The Five Stages of Grief
Date Posted:7 March 2018
Denial and Isolation: Initially, introversion can be expected and this is okay to experience this. A temporary seclusion can be welcomed and even healthy when you have experienced loss; it’s just important that it does not continue on too long.
Anger: Feelings of anger at the injustice of the loss of a loved one is a normal part of grief. Conversely, dwelling in this state for too long or becoming overly ingrained in it can indicate a problem.
Bargaining: The bargaining phase can be tricky and is very exclusive to the situation. This phase may be minimal when the loss is of an older person or due to a natural death. When the circumstances are more controversial or seemingly unfair, this phase can take on a number of different looks.
Depression: Some sadness is to be expected. The creation of a new normal is entirely normal. A prolonged or intense depression may not be, so keeping a close eye on someone exhibiting a severe depressive state after a loss is important.

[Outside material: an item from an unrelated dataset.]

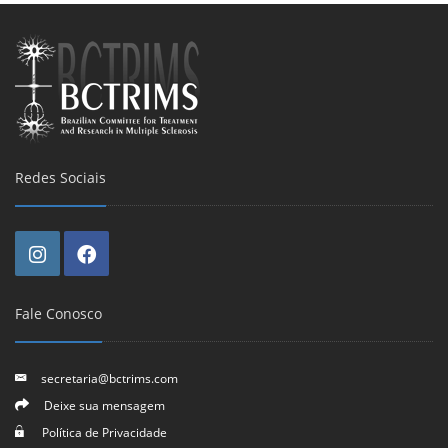
Redes Sociais
Fale Conosco
secretaria@bctrims.com
Deixe sua mensagem
Política de Privacidade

Acceptance: Reaching a level of acceptance in your own time. The level of acceptance can be varied from one person to the next. The acceptance of the loss of a spouse may mean that survivors take up new activities and hobbies never before considered. Conversely, it can also mean that the surviving spouse immerses themselves in things formerly only beheld to the deceased. In either case, or anything in between, this can be a normal way to stay connected, so long as the person is working toward genuine happiness.